| What needs to be done |
The lines to find are those in the entries that hold the word "Mathis"; copy every one of them.

Segment Open

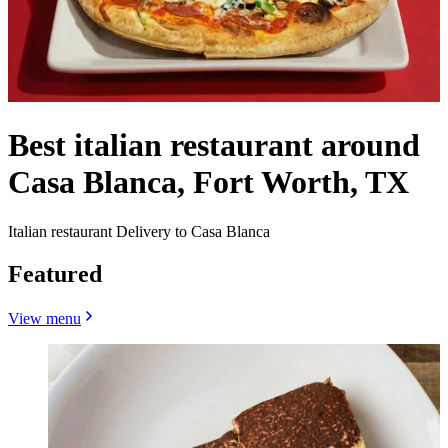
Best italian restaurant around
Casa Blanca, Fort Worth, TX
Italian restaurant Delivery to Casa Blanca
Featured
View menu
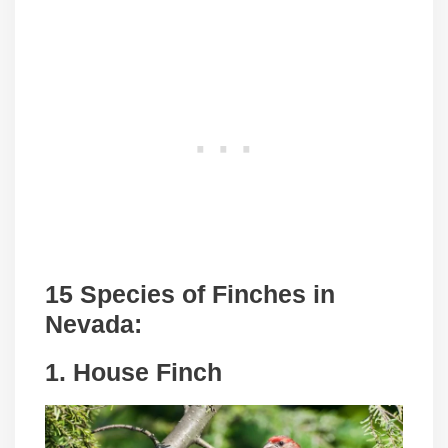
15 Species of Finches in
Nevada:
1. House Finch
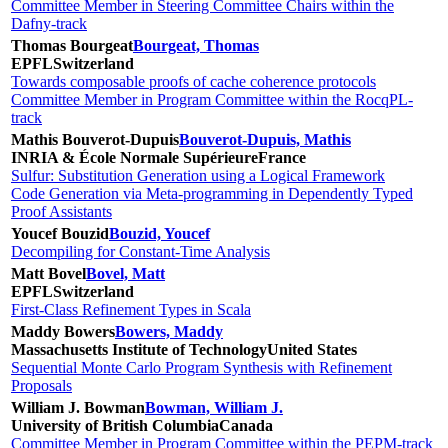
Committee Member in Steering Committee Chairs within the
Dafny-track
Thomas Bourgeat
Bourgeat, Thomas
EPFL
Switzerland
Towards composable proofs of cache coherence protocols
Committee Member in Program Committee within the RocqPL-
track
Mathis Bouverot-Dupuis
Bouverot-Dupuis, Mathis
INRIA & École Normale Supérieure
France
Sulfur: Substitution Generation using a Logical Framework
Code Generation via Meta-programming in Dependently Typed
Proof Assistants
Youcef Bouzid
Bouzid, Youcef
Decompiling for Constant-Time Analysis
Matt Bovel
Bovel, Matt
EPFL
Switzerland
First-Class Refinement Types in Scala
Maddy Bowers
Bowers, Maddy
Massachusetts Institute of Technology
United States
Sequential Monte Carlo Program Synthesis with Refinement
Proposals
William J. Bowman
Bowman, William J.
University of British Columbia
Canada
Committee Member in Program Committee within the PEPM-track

Segment Closed

| Result of the task |
Mathis Bouverot-Dupuis
Bouverot-Dupuis, Mathis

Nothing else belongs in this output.